-- Description of the task --
Without including any pictures, reproduce all the lines below word for word.

-- Available records --
• • • • • • •

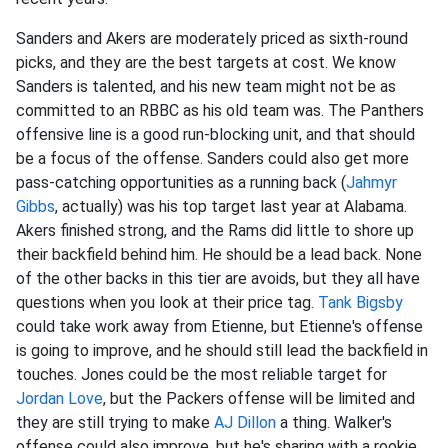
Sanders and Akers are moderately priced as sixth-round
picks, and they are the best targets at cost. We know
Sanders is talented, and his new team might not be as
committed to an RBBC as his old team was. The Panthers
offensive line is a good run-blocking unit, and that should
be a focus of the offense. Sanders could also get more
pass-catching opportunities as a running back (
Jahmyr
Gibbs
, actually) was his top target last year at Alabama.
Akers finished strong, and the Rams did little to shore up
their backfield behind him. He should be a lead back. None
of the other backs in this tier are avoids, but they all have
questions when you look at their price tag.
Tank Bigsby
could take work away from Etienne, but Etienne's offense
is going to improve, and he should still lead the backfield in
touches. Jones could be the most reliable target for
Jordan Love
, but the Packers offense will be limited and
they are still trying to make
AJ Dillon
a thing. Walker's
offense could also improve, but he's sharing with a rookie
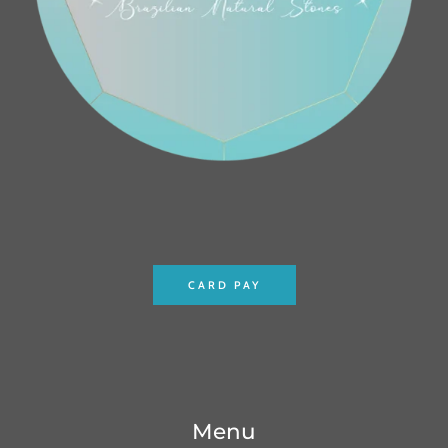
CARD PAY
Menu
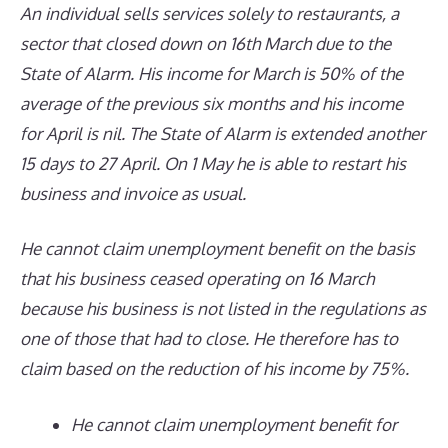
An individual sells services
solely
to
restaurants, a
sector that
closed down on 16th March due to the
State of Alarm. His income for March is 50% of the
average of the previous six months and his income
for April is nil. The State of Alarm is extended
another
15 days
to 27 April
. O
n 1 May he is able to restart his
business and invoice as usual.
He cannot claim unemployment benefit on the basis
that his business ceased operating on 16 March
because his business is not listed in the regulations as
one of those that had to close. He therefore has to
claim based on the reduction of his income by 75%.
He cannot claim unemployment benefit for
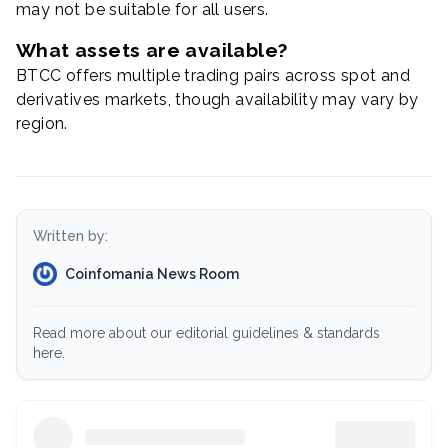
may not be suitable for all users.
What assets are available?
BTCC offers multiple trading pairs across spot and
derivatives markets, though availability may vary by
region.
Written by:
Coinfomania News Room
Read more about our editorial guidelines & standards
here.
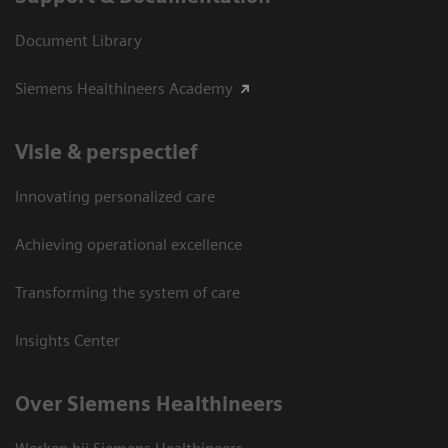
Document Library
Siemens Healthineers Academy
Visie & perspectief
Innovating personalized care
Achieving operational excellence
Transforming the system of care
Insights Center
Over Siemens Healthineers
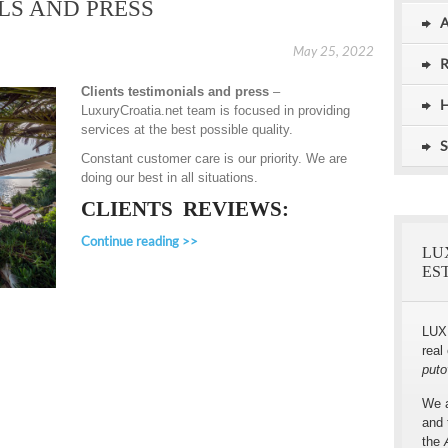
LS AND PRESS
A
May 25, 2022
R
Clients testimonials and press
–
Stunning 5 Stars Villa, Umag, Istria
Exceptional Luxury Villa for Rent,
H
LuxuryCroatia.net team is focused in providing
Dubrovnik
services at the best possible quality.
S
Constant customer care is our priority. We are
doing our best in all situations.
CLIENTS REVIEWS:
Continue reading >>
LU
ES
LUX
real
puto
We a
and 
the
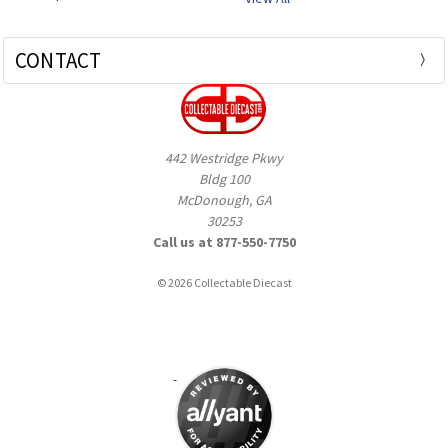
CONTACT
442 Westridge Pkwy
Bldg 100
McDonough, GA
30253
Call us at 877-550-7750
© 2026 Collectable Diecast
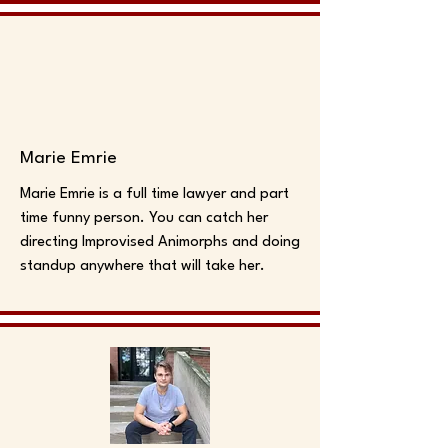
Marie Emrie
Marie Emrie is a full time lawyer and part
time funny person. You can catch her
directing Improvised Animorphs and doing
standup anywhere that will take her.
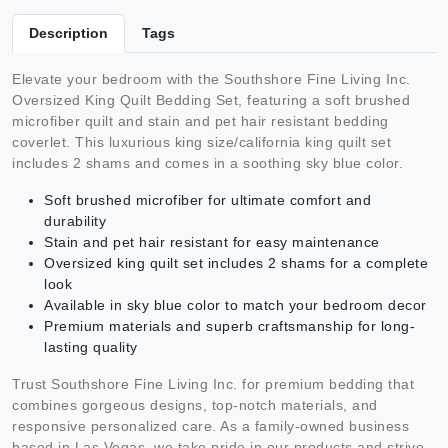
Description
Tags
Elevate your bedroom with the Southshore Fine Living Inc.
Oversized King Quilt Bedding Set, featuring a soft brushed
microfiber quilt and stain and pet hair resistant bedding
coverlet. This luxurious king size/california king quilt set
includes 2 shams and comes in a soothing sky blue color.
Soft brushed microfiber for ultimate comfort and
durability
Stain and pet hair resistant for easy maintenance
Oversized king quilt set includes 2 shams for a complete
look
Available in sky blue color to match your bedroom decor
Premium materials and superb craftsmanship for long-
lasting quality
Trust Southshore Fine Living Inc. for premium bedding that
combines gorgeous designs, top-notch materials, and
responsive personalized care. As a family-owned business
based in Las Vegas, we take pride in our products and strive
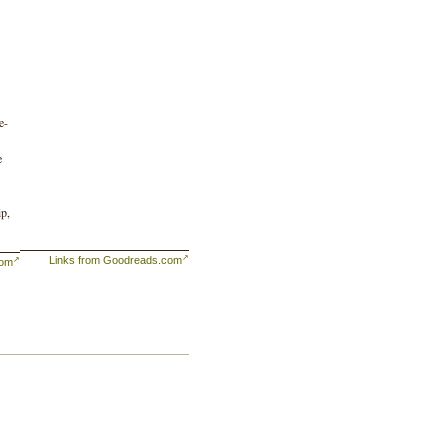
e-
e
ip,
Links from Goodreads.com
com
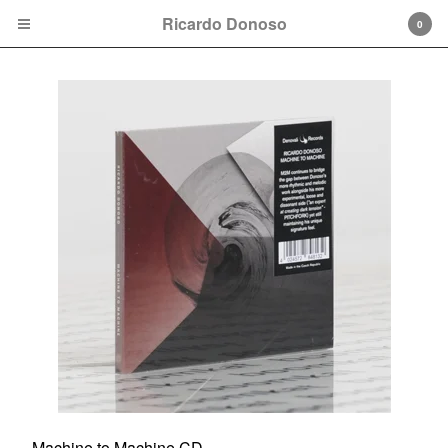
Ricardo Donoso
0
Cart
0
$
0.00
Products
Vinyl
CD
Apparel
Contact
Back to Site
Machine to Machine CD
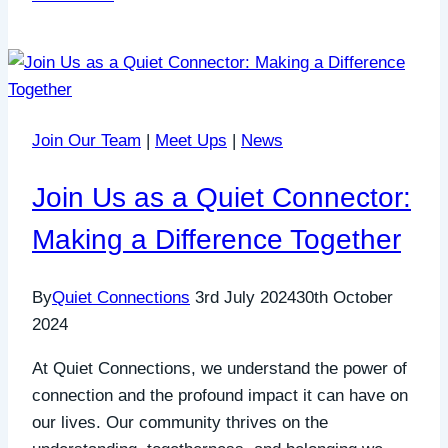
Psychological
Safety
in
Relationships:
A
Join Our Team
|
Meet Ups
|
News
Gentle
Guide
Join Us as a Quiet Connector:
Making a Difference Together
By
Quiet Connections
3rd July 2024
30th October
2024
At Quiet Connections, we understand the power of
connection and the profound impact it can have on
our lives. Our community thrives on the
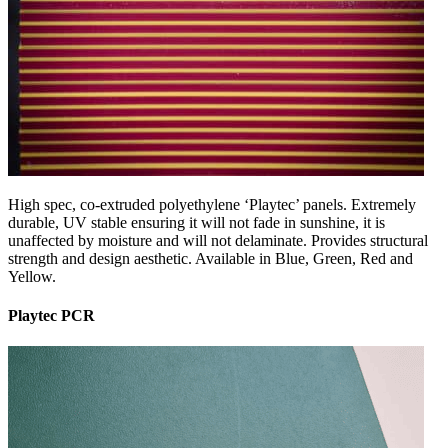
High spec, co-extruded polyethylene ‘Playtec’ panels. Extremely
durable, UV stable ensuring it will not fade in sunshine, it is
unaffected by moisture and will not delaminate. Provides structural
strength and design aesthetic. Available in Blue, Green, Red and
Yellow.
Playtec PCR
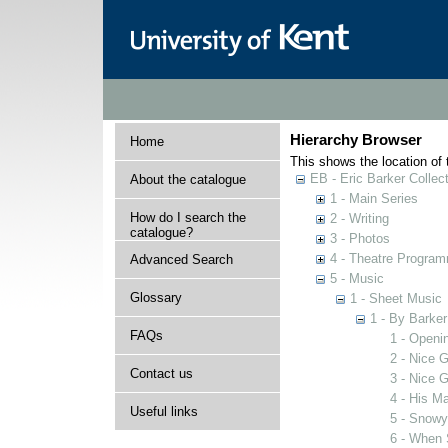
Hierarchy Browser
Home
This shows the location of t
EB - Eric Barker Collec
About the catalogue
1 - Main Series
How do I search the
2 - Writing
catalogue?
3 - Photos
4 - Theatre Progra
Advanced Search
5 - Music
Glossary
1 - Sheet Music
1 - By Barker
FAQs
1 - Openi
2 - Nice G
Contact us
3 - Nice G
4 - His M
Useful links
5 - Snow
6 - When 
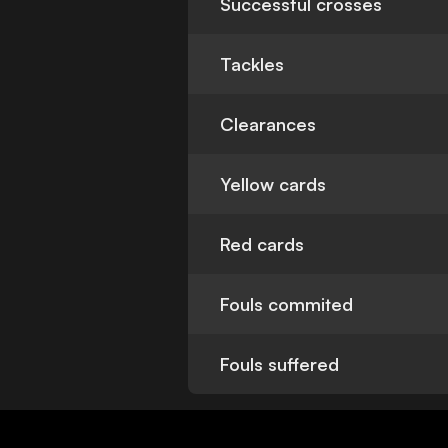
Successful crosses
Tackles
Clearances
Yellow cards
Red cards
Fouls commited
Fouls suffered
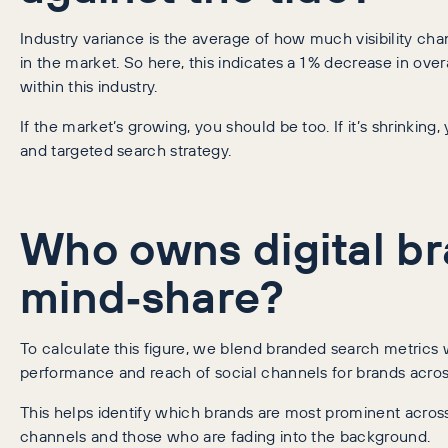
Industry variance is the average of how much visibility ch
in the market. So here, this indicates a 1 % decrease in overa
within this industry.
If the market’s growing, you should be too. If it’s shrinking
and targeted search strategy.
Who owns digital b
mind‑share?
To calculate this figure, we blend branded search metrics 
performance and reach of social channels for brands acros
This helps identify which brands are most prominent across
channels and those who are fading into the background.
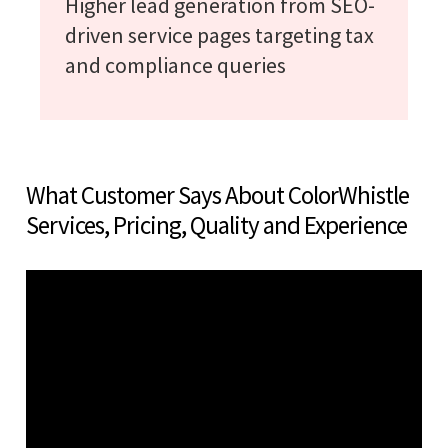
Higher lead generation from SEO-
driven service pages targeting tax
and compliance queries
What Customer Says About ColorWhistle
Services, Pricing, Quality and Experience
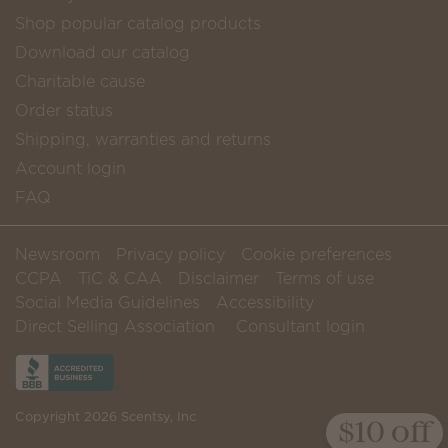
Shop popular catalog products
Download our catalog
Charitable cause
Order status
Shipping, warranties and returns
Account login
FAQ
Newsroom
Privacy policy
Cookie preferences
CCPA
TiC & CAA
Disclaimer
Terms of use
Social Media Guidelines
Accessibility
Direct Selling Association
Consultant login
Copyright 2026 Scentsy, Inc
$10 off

• • • • • • •

-- Finished task --
Sanders and Akers are moderately priced as sixth-round
picks, and they are the best targets at cost. We know
Sanders is talented, and his new team might not be as
committed to an RBBC as his old team was. The Panthers
offensive line is a good run-blocking unit, and that should
be a focus of the offense. Sanders could also get more
pass-catching opportunities as a running back (
Jahmyr
Gibbs
, actually) was his top target last year at Alabama.
Akers finished strong, and the Rams did little to shore up
their backfield behind him. He should be a lead back. None
of the other backs in this tier are avoids, but they all have
questions when you look at their price tag.
Tank Bigsby
could take work away from Etienne, but Etienne's offense
is going to improve, and he should still lead the backfield in
touches. Jones could be the most reliable target for
Jordan Love
, but the Packers offense will be limited and
they are still trying to make
AJ Dillon
a thing. Walker's
offense could also improve, but he's sharing with a rookie
CARD PAY
Menu
An individual sells services
solely
to
restaurants, a
sector that
closed down on 16th March due to the
State of Alarm. His income for March is 50% of the
average of the previous six months and his income
for April is nil. The State of Alarm is extended
another
15 days
to 27 April
. O
n 1 May he is able to restart his
business and invoice as usual.
He cannot claim unemployment benefit on the basis
that his business ceased operating on 16 March
because his business is not listed in the regulations as
one of those that had to close. He therefore has to
claim based on the reduction of his income by 75%.
He cannot claim unemployment benefit for
may not be suitable for all users.
What assets are available?
BTCC offers multiple trading pairs across spot and
derivatives markets, though availability may vary by
region.
Written by:
Coinfomania News Room
Read more about our editorial guidelines & standards
here.
Document Library
Siemens Healthineers Academy
Visie & perspectief
Innovating personalized care
Achieving operational excellence
Transforming the system of care
Insights Center
Over Siemens Healthineers
LS AND PRESS
A
May 25, 2022
R
Clients testimonials and press
–
Stunning 5 Stars Villa, Umag, Istria
Exceptional Luxury Villa for Rent,
H
LuxuryCroatia.net team is focused in providing
Dubrovnik
services at the best possible quality.
S
Constant customer care is our priority. We are
doing our best in all situations.
CLIENTS REVIEWS:
Continue reading >>
LU
ES
LUX
real
puto
We a
and 
the
CONTACT
442 Westridge Pkwy
Bldg 100
McDonough, GA
30253
Call us at 877-550-7750
© 2026 Collectable Diecast
Marie Emrie
Marie Emrie is a full time lawyer and part
time funny person. You can catch her
directing Improvised Animorphs and doing
standup anywhere that will take her.
Description
Tags
Elevate your bedroom with the Southshore Fine Living Inc.
Oversized King Quilt Bedding Set, featuring a soft brushed
microfiber quilt and stain and pet hair resistant bedding
coverlet. This luxurious king size/california king quilt set
includes 2 shams and comes in a soothing sky blue color.
Soft brushed microfiber for ultimate comfort and
durability
Stain and pet hair resistant for easy maintenance
Oversized king quilt set includes 2 shams for a complete
look
Available in sky blue color to match your bedroom decor
Premium materials and superb craftsmanship for long-
lasting quality
Trust Southshore Fine Living Inc. for premium bedding that
combines gorgeous designs, top-notch materials, and
responsive personalized care. As a family-owned business
based in Las Vegas, we take pride in our products and strive
e-
e
ip,
Links from Goodreads.com
com
Ricardo Donoso
0
Cart
0
$
0.00
Products
Vinyl
CD
Apparel
Contact
Back to Site
Machine to Machine CD
Psychological
Safety
in
Relationships:
A
Join Our Team
|
Meet Ups
|
News
Gentle
Guide
Join Us as a Quiet Connector:
Making a Difference Together
By
Quiet Connections
3rd July 2024
30th October
2024
At Quiet Connections, we understand the power of
connection and the profound impact it can have on
our lives. Our community thrives on the
High spec, co-extruded polyethylene ‘Playtec’ panels. Extremely
durable, UV stable ensuring it will not fade in sunshine, it is
unaffected by moisture and will not delaminate. Provides structural
strength and design aesthetic. Available in Blue, Green, Red and
Yellow.
Playtec PCR
Hierarchy Browser
Home
This shows the location of t
EB - Eric Barker Collec
About the catalogue
1 - Main Series
How do I search the
2 - Writing
catalogue?
3 - Photos
4 - Theatre Progra
Advanced Search
5 - Music
Glossary
1 - Sheet Music
1 - By Barker
FAQs
1 - Openi
2 - Nice G
Contact us
3 - Nice G
4 - His M
Useful links
5 - Snow
6 - When 
Successful crosses
Tackles
Clearances
Yellow cards
Red cards
Fouls commited
Fouls suffered
Industry variance is the average of how much visibility ch
in the market. So here, this indicates a 1 % decrease in overa
within this industry.
If the market’s growing, you should be too. If it’s shrinking
and targeted search strategy.
Who owns digital b
mind‑share?
To calculate this figure, we blend branded search metrics 
performance and reach of social channels for brands acros
This helps identify which brands are most prominent across
channels and those who are fading into the background.
Higher lead generation from SEO-
driven service pages targeting tax
and compliance queries
What Customer Says About ColorWhistle
Services, Pricing, Quality and Experience
Shop popular catalog products
Download our catalog
Charitable cause
Order status
Shipping, warranties and returns
Account login
FAQ
Newsroom
Privacy policy
Cookie preferences
CCPA
TiC & CAA
Disclaimer
Terms of use
Social Media Guidelines
Accessibility
Direct Selling Association
Consultant login
Copyright 2026 Scentsy, Inc
$10 off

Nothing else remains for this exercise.